## EXERCISE OBJECTIVE
For the entries that follow, restate word for word the line containing "Jepara. Kursi santai", the line containing "pesanan. Kursi Goyang", and every line that lies between them.

## DATA RECORDS

# # #

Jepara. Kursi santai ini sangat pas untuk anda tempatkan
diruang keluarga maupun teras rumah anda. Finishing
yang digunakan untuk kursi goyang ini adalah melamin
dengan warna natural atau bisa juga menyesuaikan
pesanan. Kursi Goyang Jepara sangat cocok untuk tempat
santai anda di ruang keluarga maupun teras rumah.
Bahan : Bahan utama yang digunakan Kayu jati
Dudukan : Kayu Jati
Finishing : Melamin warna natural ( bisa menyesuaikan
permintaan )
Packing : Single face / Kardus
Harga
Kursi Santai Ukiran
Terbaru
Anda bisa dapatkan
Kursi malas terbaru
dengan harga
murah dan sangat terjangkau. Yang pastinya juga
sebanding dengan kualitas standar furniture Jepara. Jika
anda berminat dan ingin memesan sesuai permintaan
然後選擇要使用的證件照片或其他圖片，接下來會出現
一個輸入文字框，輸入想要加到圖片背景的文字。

# # #

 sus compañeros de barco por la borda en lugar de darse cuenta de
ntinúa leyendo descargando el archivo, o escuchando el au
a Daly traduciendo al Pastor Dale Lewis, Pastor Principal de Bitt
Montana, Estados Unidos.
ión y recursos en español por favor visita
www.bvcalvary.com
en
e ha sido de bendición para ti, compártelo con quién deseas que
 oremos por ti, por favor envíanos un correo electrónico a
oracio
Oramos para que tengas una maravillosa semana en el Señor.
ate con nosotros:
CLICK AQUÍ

# # #

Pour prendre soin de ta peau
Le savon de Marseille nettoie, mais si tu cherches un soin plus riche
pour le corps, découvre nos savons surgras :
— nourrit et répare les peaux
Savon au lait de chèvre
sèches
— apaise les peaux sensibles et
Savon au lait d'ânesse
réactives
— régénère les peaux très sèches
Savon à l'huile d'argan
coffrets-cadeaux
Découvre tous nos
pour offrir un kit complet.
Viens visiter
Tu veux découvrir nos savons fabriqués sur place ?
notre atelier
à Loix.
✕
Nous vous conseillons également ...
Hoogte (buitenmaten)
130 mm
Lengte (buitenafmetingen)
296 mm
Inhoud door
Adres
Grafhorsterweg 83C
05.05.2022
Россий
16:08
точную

# # #

## RESPONSE FOR THIS EXERCISE
Jepara. Kursi santai ini sangat pas untuk anda tempatkan
diruang keluarga maupun teras rumah anda. Finishing
yang digunakan untuk kursi goyang ini adalah melamin
dengan warna natural atau bisa juga menyesuaikan
pesanan. Kursi Goyang Jepara sangat cocok untuk tempat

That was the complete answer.